Only the lines with the string "filter" are needed; return each of them from the entries below.

· · · · · · ·

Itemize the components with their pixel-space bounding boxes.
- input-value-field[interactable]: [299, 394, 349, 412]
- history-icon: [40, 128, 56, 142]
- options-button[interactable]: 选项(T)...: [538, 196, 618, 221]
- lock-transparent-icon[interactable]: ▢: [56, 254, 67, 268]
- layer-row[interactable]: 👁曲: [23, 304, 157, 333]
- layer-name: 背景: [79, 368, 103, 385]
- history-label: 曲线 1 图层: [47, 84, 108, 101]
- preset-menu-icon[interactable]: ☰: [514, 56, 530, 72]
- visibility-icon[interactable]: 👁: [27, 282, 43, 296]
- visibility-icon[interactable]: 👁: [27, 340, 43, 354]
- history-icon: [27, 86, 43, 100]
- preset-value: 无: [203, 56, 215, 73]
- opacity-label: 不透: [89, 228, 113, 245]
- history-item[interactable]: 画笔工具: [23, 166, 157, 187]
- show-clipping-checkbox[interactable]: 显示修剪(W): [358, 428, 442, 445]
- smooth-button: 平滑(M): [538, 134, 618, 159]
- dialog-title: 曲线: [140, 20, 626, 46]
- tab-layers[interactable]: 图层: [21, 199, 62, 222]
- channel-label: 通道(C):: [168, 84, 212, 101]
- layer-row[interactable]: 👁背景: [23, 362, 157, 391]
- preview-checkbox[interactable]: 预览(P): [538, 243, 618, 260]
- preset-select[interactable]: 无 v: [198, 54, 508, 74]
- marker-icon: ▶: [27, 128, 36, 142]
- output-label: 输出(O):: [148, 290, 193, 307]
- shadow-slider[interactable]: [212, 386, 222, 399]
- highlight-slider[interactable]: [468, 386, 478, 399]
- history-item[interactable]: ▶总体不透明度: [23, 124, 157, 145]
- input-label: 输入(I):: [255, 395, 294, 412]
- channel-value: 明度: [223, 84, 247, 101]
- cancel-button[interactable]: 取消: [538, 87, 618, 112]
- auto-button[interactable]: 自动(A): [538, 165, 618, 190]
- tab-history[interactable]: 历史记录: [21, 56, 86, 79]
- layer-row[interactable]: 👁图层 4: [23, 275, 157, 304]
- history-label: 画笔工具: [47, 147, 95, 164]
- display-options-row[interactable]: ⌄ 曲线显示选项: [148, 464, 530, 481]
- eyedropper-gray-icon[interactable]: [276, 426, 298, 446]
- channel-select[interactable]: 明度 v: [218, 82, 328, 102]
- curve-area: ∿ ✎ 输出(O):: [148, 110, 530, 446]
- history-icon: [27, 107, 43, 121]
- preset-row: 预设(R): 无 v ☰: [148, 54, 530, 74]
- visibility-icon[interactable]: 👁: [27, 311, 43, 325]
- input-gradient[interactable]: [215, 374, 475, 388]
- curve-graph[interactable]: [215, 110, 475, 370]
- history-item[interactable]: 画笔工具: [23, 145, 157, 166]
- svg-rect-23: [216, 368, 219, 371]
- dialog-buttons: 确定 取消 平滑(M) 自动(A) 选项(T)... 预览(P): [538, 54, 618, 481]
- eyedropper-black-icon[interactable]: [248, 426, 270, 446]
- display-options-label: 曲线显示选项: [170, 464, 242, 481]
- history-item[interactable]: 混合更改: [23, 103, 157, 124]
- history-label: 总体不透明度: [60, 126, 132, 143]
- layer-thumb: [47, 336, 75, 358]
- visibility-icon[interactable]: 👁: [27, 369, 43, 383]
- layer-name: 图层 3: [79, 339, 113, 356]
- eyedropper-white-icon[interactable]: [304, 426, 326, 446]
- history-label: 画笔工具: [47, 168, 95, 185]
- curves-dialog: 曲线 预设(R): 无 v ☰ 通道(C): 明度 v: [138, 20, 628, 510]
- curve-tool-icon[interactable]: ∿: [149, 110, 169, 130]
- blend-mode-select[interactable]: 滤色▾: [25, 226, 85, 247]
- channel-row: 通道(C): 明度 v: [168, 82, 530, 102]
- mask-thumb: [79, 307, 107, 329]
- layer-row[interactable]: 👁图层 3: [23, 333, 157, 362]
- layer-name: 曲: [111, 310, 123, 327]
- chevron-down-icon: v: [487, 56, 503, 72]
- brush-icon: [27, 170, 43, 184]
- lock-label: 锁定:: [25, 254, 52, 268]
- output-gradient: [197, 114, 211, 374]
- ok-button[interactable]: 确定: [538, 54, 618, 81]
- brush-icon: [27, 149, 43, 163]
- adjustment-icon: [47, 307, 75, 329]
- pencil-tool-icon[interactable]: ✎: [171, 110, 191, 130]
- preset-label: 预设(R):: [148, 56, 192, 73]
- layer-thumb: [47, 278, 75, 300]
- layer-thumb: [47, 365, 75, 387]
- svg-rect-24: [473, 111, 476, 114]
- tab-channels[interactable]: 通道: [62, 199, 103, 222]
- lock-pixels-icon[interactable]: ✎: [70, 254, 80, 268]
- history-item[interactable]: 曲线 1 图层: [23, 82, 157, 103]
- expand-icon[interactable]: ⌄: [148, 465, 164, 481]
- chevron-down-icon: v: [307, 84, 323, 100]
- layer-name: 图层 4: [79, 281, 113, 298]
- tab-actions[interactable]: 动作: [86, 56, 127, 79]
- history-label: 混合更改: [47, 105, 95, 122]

· · · · · · ·

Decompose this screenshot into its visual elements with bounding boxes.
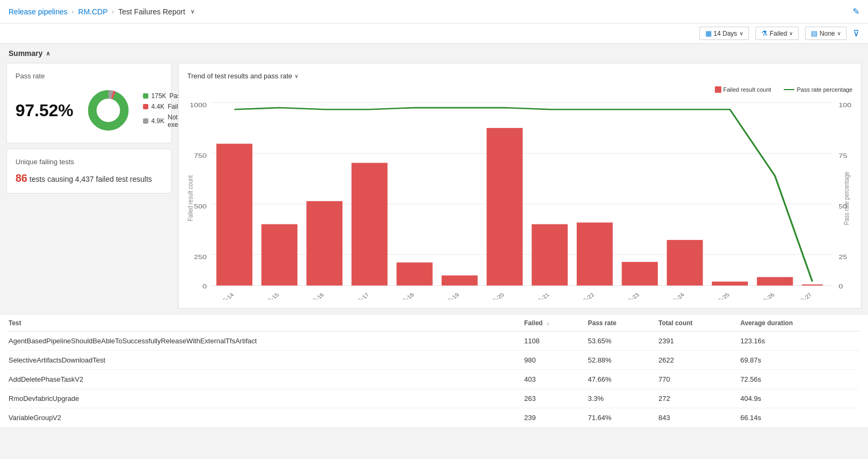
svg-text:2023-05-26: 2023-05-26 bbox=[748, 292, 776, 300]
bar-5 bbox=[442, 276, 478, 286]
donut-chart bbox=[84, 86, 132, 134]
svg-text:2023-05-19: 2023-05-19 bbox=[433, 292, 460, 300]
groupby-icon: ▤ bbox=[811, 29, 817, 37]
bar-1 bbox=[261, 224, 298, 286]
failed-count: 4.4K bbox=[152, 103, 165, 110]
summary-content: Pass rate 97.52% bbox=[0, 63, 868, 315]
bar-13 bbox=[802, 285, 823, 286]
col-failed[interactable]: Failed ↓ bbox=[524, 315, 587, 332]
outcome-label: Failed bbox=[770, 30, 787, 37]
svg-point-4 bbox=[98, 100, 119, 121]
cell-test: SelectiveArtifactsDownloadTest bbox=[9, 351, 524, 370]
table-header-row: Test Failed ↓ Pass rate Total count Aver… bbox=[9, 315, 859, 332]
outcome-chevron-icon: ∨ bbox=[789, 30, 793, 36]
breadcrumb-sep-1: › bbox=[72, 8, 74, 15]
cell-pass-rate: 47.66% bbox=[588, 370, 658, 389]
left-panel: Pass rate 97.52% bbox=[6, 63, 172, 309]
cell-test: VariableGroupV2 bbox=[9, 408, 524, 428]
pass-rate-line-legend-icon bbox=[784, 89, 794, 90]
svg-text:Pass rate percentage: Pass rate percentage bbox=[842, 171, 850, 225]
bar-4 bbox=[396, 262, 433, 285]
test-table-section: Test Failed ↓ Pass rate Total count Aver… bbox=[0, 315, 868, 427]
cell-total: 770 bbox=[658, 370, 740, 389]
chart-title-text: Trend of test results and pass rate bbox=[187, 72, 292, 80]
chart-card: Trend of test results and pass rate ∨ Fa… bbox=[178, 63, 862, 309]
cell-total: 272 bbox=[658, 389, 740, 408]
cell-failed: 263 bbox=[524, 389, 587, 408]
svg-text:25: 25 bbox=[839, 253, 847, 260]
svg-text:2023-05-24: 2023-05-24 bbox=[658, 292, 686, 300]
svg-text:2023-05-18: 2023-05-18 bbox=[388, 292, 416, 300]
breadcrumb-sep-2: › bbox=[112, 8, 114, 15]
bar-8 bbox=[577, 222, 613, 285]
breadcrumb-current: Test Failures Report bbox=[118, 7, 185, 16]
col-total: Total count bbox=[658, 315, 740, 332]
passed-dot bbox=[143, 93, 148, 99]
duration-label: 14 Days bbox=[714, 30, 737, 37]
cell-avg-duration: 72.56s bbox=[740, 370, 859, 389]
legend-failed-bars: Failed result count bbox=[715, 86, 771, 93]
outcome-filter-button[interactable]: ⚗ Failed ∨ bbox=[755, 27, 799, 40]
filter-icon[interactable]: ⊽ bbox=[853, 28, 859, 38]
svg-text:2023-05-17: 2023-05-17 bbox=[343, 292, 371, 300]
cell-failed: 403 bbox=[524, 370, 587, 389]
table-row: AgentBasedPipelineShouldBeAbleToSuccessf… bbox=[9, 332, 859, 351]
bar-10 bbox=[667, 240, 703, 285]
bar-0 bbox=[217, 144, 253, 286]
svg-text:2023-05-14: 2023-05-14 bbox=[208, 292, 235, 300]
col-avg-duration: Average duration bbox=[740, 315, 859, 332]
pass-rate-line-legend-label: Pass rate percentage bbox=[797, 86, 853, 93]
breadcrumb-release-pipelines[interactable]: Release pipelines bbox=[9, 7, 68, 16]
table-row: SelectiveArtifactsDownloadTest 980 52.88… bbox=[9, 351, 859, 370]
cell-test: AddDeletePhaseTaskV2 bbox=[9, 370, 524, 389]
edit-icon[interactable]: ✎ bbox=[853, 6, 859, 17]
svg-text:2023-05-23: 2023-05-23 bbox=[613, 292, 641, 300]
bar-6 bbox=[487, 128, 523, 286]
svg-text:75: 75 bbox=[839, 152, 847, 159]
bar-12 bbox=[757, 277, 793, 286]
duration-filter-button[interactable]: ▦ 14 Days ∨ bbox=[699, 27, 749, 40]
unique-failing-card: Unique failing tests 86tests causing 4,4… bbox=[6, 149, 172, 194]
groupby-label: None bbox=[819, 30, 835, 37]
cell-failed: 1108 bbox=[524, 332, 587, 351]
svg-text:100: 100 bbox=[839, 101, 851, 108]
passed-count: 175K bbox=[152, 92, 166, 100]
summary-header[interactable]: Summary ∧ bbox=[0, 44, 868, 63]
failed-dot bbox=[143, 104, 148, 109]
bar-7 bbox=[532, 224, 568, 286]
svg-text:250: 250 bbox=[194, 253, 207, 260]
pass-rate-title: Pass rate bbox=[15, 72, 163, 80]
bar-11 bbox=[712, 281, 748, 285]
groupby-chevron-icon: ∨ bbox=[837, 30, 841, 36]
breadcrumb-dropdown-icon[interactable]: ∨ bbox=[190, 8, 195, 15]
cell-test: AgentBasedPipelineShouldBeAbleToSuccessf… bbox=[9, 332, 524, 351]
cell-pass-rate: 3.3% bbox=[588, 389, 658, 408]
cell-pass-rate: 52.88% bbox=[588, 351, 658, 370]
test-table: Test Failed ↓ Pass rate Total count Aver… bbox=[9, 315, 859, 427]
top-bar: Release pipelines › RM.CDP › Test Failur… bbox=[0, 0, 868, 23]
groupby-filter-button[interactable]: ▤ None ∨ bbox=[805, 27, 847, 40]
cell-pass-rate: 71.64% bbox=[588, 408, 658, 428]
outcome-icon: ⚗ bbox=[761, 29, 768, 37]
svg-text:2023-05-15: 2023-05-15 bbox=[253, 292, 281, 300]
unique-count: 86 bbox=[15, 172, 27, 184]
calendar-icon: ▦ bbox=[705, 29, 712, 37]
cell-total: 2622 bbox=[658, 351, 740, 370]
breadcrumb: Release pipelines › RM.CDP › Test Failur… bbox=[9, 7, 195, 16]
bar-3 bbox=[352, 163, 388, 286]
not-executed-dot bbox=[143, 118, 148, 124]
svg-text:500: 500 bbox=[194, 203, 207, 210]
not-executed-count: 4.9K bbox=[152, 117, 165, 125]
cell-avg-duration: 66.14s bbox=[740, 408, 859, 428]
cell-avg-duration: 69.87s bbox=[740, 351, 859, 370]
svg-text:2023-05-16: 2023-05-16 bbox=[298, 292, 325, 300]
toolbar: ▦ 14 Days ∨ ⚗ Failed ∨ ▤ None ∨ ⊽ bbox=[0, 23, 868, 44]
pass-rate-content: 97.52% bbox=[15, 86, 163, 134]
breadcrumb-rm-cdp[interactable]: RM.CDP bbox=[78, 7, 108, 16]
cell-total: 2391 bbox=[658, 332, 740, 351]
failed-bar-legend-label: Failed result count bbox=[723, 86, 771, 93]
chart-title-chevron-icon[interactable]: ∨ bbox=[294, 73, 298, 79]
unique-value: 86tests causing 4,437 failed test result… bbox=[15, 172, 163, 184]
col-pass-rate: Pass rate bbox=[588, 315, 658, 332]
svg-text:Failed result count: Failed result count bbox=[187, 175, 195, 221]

· · · · · · ·

▶ _Your solution_:
outcome-filter-button[interactable]: ⚗ Failed ∨ bbox=[755, 27, 799, 40]
filter-icon[interactable]: ⊽ bbox=[853, 28, 859, 38]
duration-filter-button[interactable]: ▦ 14 Days ∨ bbox=[699, 27, 749, 40]
groupby-filter-button[interactable]: ▤ None ∨ bbox=[805, 27, 847, 40]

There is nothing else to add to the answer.